■ TASK DETAILS
All lines from the top of the records below through the line holding "PREVIOUS POST", and only those, should be printed exactly, minus the pictures.
━━━
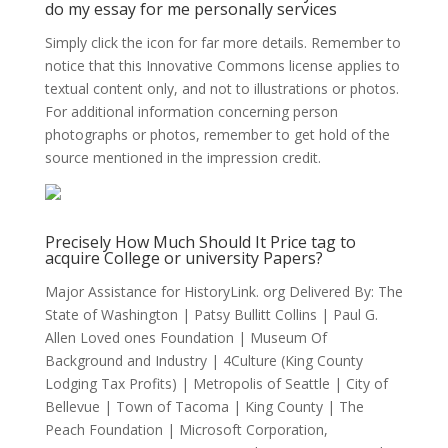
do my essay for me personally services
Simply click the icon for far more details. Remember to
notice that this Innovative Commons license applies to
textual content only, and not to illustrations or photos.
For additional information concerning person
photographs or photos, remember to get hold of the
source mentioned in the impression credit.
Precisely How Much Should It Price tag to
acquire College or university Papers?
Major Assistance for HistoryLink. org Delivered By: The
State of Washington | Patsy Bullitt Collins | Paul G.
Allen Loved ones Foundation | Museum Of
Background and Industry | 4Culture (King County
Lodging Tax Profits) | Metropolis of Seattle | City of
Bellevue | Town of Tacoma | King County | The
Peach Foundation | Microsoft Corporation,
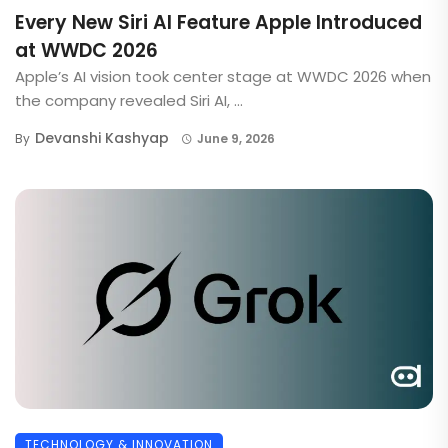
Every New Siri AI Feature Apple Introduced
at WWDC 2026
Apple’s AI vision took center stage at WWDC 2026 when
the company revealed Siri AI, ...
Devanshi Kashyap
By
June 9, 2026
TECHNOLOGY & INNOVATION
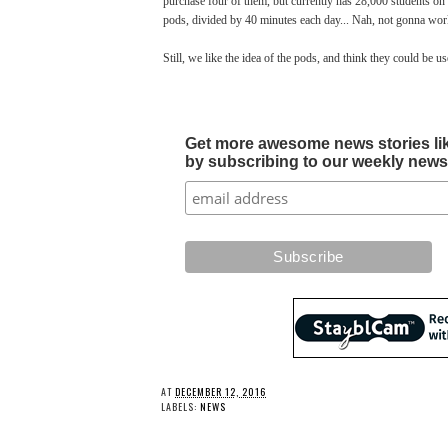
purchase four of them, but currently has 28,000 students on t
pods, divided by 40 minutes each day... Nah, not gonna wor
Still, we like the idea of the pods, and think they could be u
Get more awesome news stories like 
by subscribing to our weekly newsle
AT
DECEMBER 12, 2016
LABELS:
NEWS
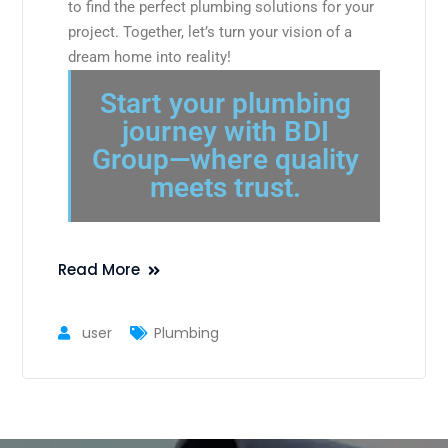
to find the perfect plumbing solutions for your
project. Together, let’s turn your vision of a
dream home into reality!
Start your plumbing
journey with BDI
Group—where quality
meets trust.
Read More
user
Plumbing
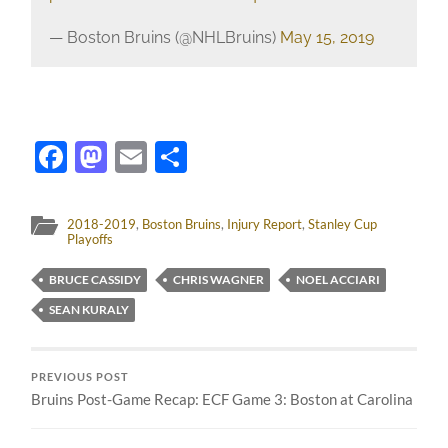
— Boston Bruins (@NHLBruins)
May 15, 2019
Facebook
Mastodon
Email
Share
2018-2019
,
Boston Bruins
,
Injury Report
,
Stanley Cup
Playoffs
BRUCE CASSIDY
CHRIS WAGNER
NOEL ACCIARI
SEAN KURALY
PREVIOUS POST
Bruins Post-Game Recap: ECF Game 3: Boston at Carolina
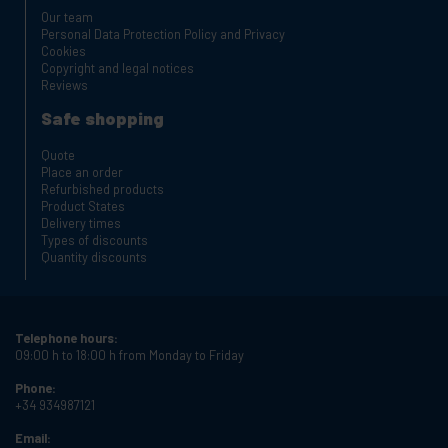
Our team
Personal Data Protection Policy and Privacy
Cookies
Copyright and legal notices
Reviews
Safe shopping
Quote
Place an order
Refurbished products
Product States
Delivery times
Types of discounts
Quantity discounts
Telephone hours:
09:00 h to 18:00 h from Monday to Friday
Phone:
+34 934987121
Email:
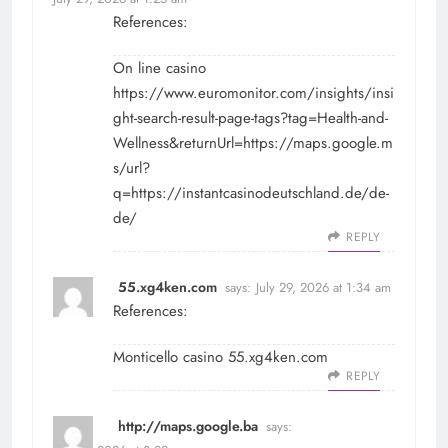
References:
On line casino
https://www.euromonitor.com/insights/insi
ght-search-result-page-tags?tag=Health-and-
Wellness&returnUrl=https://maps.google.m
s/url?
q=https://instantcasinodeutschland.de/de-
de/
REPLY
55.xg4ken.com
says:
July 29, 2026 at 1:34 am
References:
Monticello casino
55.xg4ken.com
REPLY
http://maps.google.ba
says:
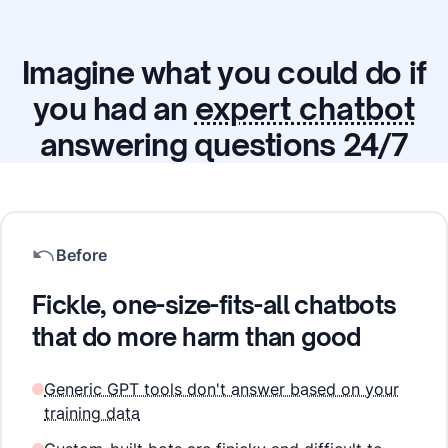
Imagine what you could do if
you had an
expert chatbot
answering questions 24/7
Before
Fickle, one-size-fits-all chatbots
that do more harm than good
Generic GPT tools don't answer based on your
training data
━━━
■ WRITTEN REPLY
do my essay for me personally services
Simply click the icon for far more details. Remember to
notice that this Innovative Commons license applies to
textual content only, and not to illustrations or photos.
For additional information concerning person
photographs or photos, remember to get hold of the
source mentioned in the impression credit.
Precisely How Much Should It Price tag to
acquire College or university Papers?
Major Assistance for HistoryLink. org Delivered By: The
State of Washington | Patsy Bullitt Collins | Paul G.
Allen Loved ones Foundation | Museum Of
Background and Industry | 4Culture (King County
Lodging Tax Profits) | Metropolis of Seattle | City of
Bellevue | Town of Tacoma | King County | The
Peach Foundation | Microsoft Corporation,
Every New Siri AI Feature Apple Introduced
at WWDC 2026
Apple’s AI vision took center stage at WWDC 2026 when
the company revealed Siri AI, ...
Devanshi Kashyap
By
June 9, 2026
TECHNOLOGY & INNOVATION
purchase four of them, but currently has 28,000 students on t
pods, divided by 40 minutes each day... Nah, not gonna wor
Still, we like the idea of the pods, and think they could be u
Get more awesome news stories like 
by subscribing to our weekly newsle
AT
DECEMBER 12, 2016
LABELS:
NEWS
to find the perfect plumbing solutions for your
project. Together, let’s turn your vision of a
dream home into reality!
Start your plumbing
journey with BDI
Group—where quality
meets trust.
Read More
user
Plumbing
— Boston Bruins (@NHLBruins)
May 15, 2019
Facebook
Mastodon
Email
Share
2018-2019
,
Boston Bruins
,
Injury Report
,
Stanley Cup
Playoffs
BRUCE CASSIDY
CHRIS WAGNER
NOEL ACCIARI
SEAN KURALY
PREVIOUS POST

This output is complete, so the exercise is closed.